DESCRIPTION OF THE TASK – When writing out the listing below, reproduce every word exactly and skip the pictures.

[Start of section]

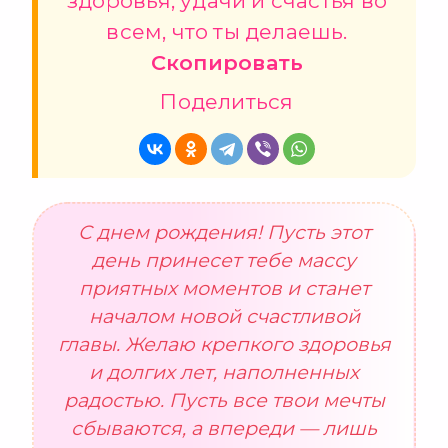
здоровья, удачи и счастья во
всем, что ты делаешь.
Скопировать
Поделиться
С днем рождения! Пусть этот
день принесет тебе массу
приятных моментов и станет
началом новой счастливой
главы. Желаю крепкого здоровья
и долгих лет, наполненных
радостью. Пусть все твои мечты
сбываются, а впереди — лишь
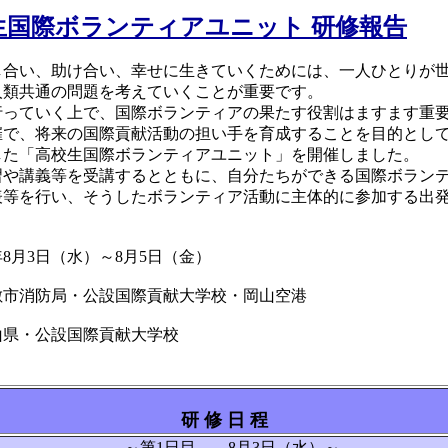
生国際ボランティアユニット 研修報告
合い、助け合い、幸せに生きていくためには、一人ひとりが
類共通の問題を考えていくことが重要です。
っていく上で、国際ボランティアの果たす役割はますます重要
で、将来の国際貢献活動の担い手を育成することを目的として
た「高校生国際ボランティアユニット」を開催しました。
や講義等を受講するとともに、自分たちができる国際ボラン
等を行い、そうしたボランティア活動に主体的に参加する出発
8月3日（水）～8月5日（金）
消防局・公設国際貢献大学校・岡山空港
・公設国際貢献大学校
研 修 日 程
～第1日目 8月3日（水）～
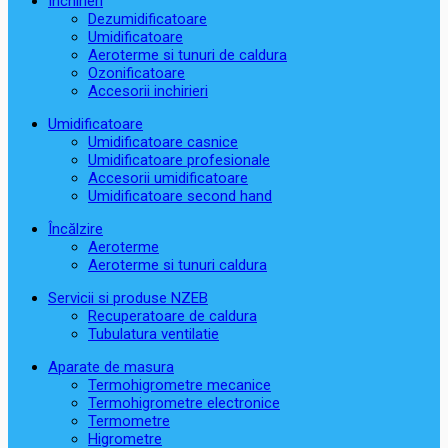
Închirieri
Dezumidificatoare
Umidificatoare
Aeroterme si tunuri de caldura
Ozonificatoare
Accesorii inchirieri
Umidificatoare
Umidificatoare casnice
Umidificatoare profesionale
Accesorii umidificatoare
Umidificatoare second hand
Încălzire
Aeroterme
Aeroterme si tunuri caldura
Servicii si produse NZEB
Recuperatoare de caldura
Tubulatura ventilatie
Aparate de masura
Termohigrometre mecanice
Termohigrometre electronice
Termometre
Higrometre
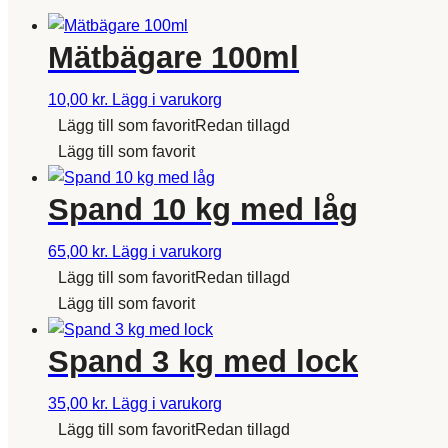
Mätbägare 100ml
10,00
kr.
Lägg i varukorg
Lägg till som favorit
Redan tillagd
Lägg till som favorit
Spand 10 kg med låg
65,00
kr.
Lägg i varukorg
Lägg till som favorit
Redan tillagd
Lägg till som favorit
Spand 3 kg med lock
35,00
kr.
Lägg i varukorg
Lägg till som favorit
Redan tillagd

[End of section]

RESPONSE BELOW –
здоровья, удачи и счастья во
всем, что ты делаешь.
Скопировать
Поделиться
С днем рождения! Пусть этот
день принесет тебе массу
приятных моментов и станет
началом новой счастливой
главы. Желаю крепкого здоровья
и долгих лет, наполненных
радостью. Пусть все твои мечты
сбываются, а впереди — лишь
生国際ボランティアユニット 研修報告
合い、助け合い、幸せに生きていくためには、一人ひとりが
類共通の問題を考えていくことが重要です。
っていく上で、国際ボランティアの果たす役割はますます重要
で、将来の国際貢献活動の担い手を育成することを目的として
た「高校生国際ボランティアユニット」を開催しました。
や講義等を受講するとともに、自分たちができる国際ボラン
等を行い、そうしたボランティア活動に主体的に参加する出発
8月3日（水）～8月5日（金）
消防局・公設国際貢献大学校・岡山空港
・公設国際貢献大学校
研 修 日 程
～第1日目 8月3日（水）～
Închirieri
Dezumidificatoare
Umidificatoare
Aeroterme si tunuri de caldura
Ozonificatoare
Accesorii inchirieri
Umidificatoare
Umidificatoare casnice
Umidificatoare profesionale
Accesorii umidificatoare
Umidificatoare second hand
Încălzire
Aeroterme
Aeroterme si tunuri caldura
Servicii si produse NZEB
Recuperatoare de caldura
Tubulatura ventilatie
Aparate de masura
Termohigrometre mecanice
Termohigrometre electronice
Termometre
Higrometre
Mätbägare 100ml
10,00
kr.
Lägg i varukorg
Lägg till som favorit
Redan tillagd
Lägg till som favorit
Spand 10 kg med låg
65,00
kr.
Lägg i varukorg
Lägg till som favorit
Redan tillagd
Lägg till som favorit
Spand 3 kg med lock
35,00
kr.
Lägg i varukorg
Lägg till som favorit
Redan tillagd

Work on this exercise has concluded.